Democrat Terry McAuliffe will be Virginia’s next governor, and it only took one California billionaire to get him there.

Billionaire San Francisco hedge fund manager Tom Steyer donated more than $8 million to McAuliffe’s campaign, Politico reports, over three times more than the initially reported contribution. Steyer’s donations alone matched funds raised by the Republican Governors Association, the deep-pocketed group that raised the most money for McAuliffe’s opponent Ken Cuccinelli.

“It is more money, on a per-vote basis, than the famously prolific conservative donors Sheldon and Miriam Adelson spent in the 2012 presidential election,” Politico writes of Steyer’s donation.

Much of the $8 million came from Steyer’s own $1.5 billion fortune, distributed through his political action committee, NextGen Climate Action. As its name suggests, NextGen Climate Action is dedicated to championing environmental causes and specifically pushes for clean, renewable energy. So where exactly did that $8 million in funding go? According to Politico, largely toward attack ads designed to mock Cuccinelli for his backward views on environmental issues.
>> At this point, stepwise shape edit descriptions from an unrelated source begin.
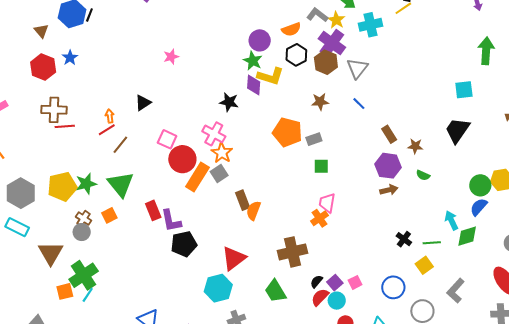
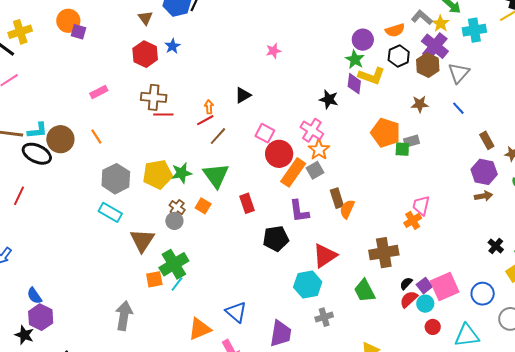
green square: (321, 166) -> (402, 149), moved
orange square: (109, 215) -> (203, 206), turned -35
purple L-shape: (171, 221) -> (299, 211), moved
pink square: (355, 282) -> (445, 287), size x2.0

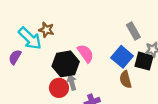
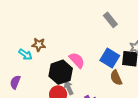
gray rectangle: (133, 31) -> (110, 20), moved
cyan arrow: (30, 38) -> (25, 54), size x0.6
purple semicircle: (15, 57) -> (15, 82), moved

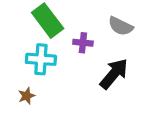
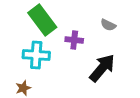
gray semicircle: (121, 26) -> (108, 25), size x0.7

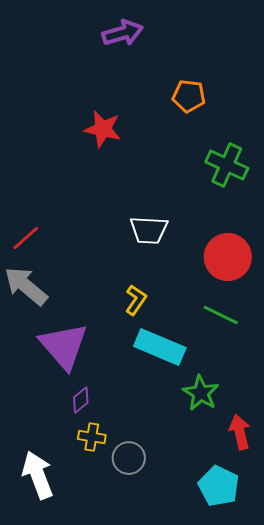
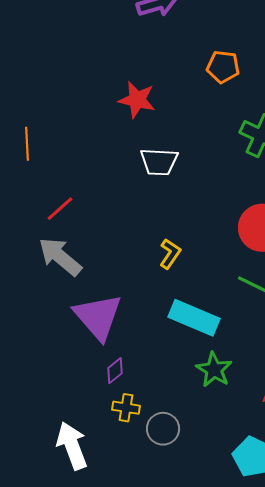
white trapezoid: (149, 230) -> (159, 162), moved
yellow L-shape: (136, 300) -> (170, 254), moved
green star: (201, 393) -> (214, 370), moved

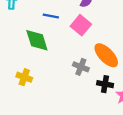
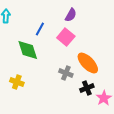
blue line: (51, 16) -> (40, 29), turned -72
black cross: (105, 84) -> (87, 88), turned -32

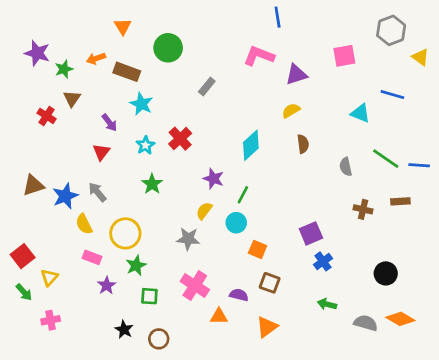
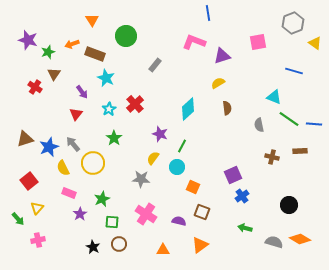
cyan triangle: (360, 113) -> (274, 97), moved
yellow circle: (125, 233) -> (93, 163), moved
red square: (23, 256) -> (29, 181), moved
orange triangle: (219, 316) -> (163, 250), moved
brown circle: (159, 339) -> (119, 244), moved

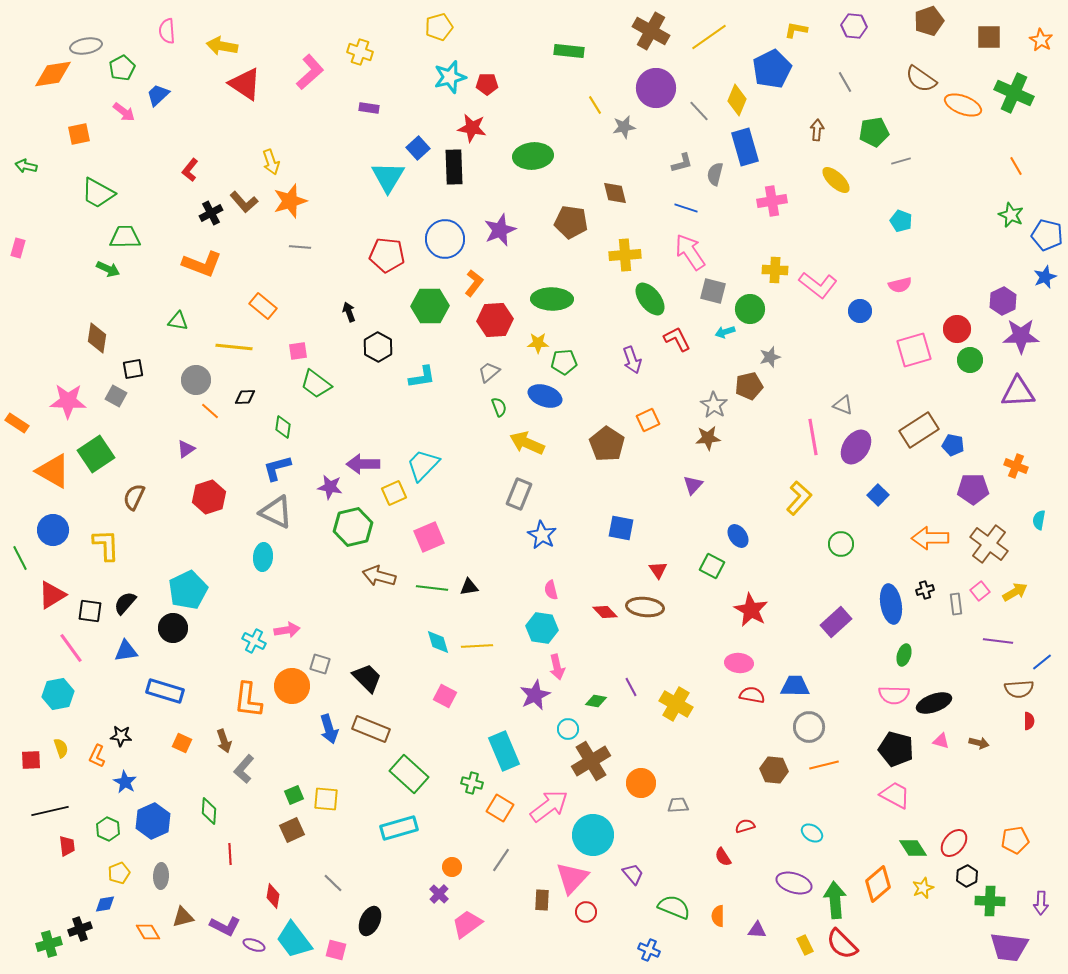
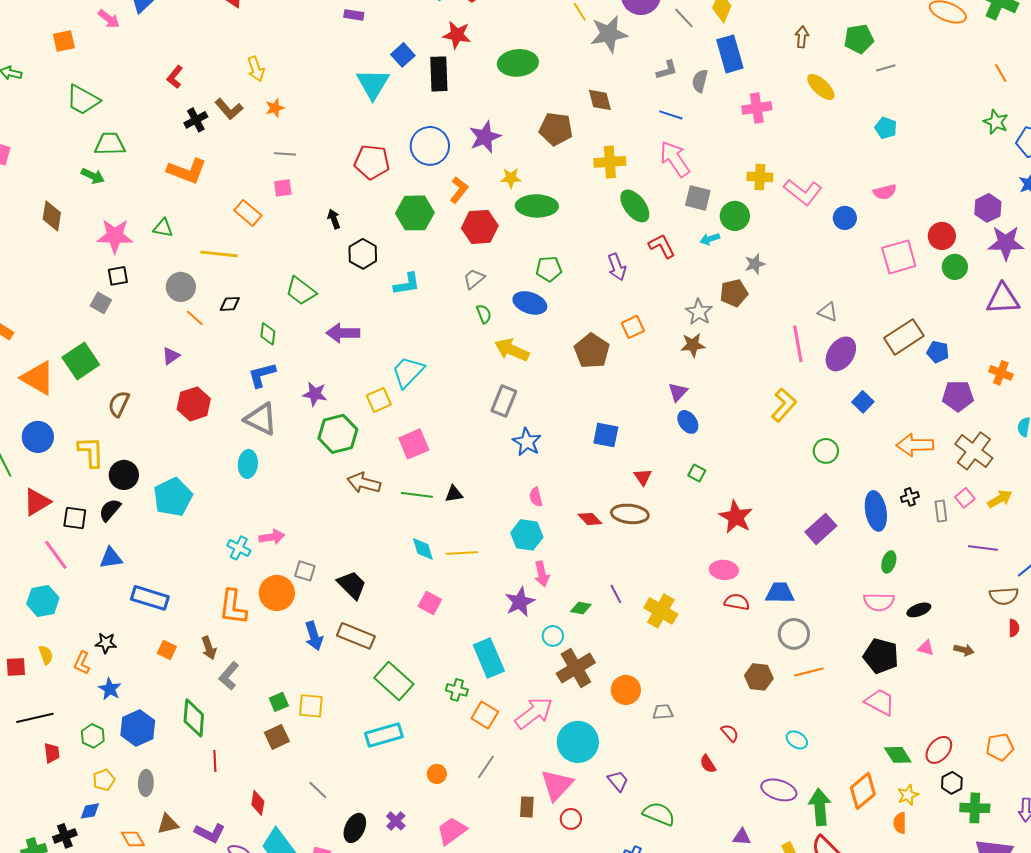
gray star: (624, 127) -> (609, 34), size x1.6
orange star: (290, 201) -> (275, 108), size x0.6
brown diamond: (97, 338) -> (52, 216), moved
yellow star: (538, 343) -> (511, 178), moved
pink square: (298, 351) -> (283, 188), moved
pink star: (68, 401) -> (115, 236), moved
purple arrow: (363, 464) -> (343, 333), moved
blue ellipse: (738, 536) -> (688, 422), moved
green square: (712, 566) -> (697, 473), size x0.7
black circle: (173, 628) -> (124, 475), moved
black ellipse: (934, 703) -> (919, 610), size x0.7
green diamond: (209, 811) -> (194, 718), size x1.4
red semicircle: (745, 826) -> (730, 733), turned 66
purple cross: (439, 894) -> (396, 821), moved
orange semicircle: (718, 916) -> (900, 823), moved

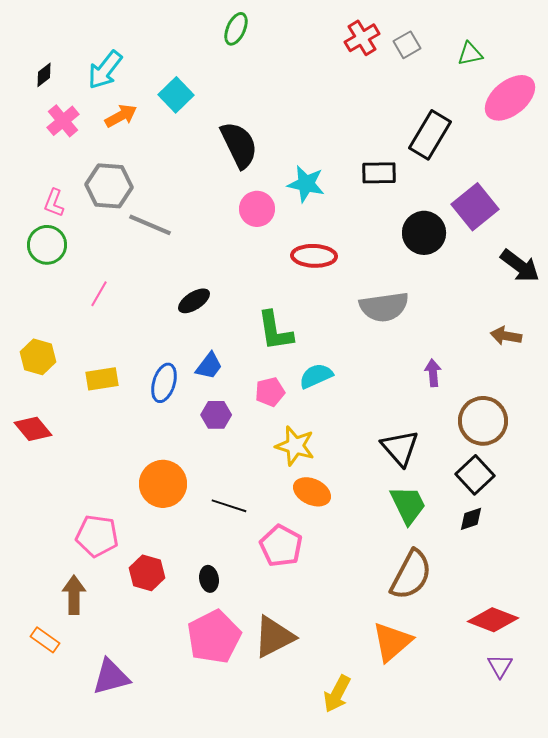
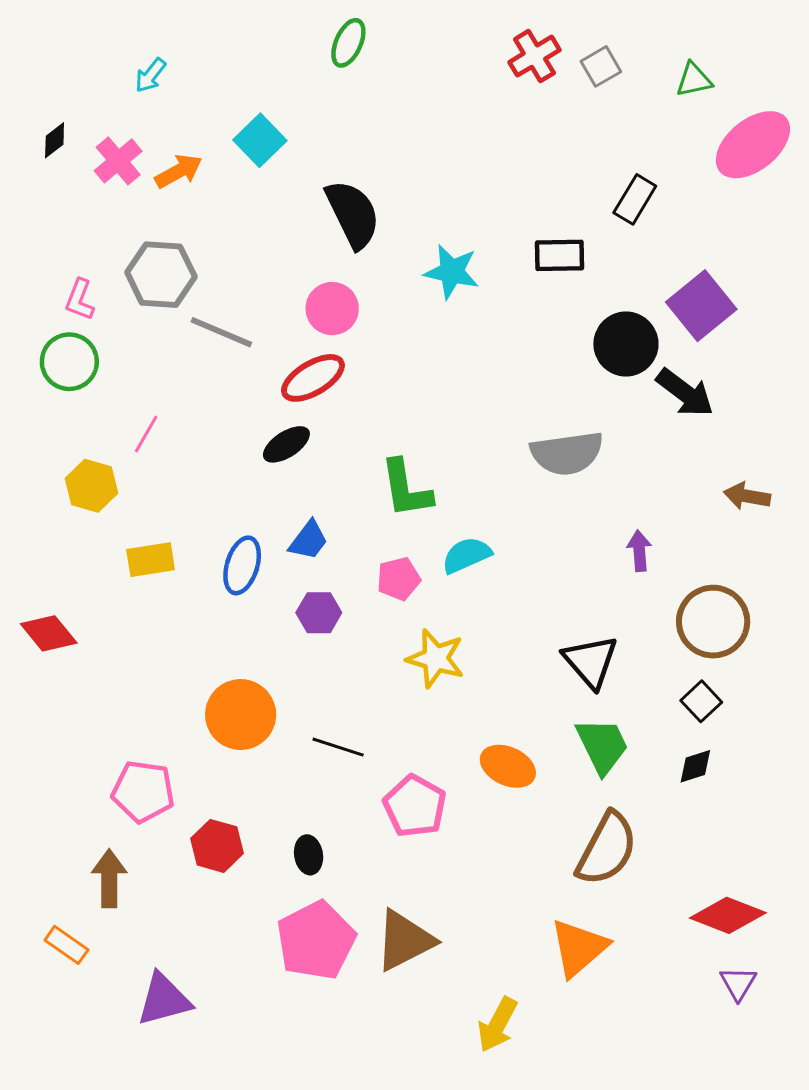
cyan arrow: (105, 70) -> (151, 75), moved, size x0.6
black diamond: (44, 75) -> (55, 140), moved
pink cross: (63, 121) -> (118, 161), moved
black rectangle: (430, 135) -> (635, 199), size x0.7
pink circle: (257, 209) -> (332, 309), moved
red ellipse: (314, 256) -> (313, 378), moved, turned -33
black arrow: (520, 266) -> (685, 393), moved
yellow hexagon: (38, 357) -> (92, 486), moved
black square: (475, 475) -> (701, 701), size x0.7
orange ellipse: (312, 492) -> (508, 766), moved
“Steyer paid for $3.1 million in TV advertising, $1.2 million in digital ads, 12 different pieces of campaign mail, a field program that hit 62,000 households on get-out-the-vote weekend and even a Cuccinelli impersonator who showed up at public events carrying a briefcase of mock cash to attack the Republican’s ethics,” Politico writes.

After McAuliffe’s narrower-than-expected win over his Republican opponent, Steyer believes that $8 million was money well-spent.

“One of my friends who is a Democratic governor and knew what we spent said, ‘I think you overspent on this campaign.’ But it turned out we didn’t,” Steyer told Politico. “We kept going with what we originally thought we needed to do for the turnout, which was our whole goal.”

This is hardly the first time that Steyer has contributed his fortune towards progressive political causes. In 2012, Steyer was the lead backer of California’s Proposition 39, a measure he also had a hand in designing. The San Francisco billionaire contributed $21.9 million toward passing the measure designed to close tax loopholes for out-of-state corporations operating in California.

In fact, after retiring from the finance world for good in 2012, Steyer decided to work full-time bankrolling and supporting progressive causes across the country. If there's one person to watch out for in the 2014 elections, it might not be any of the candidates, but Tom Steyer himself.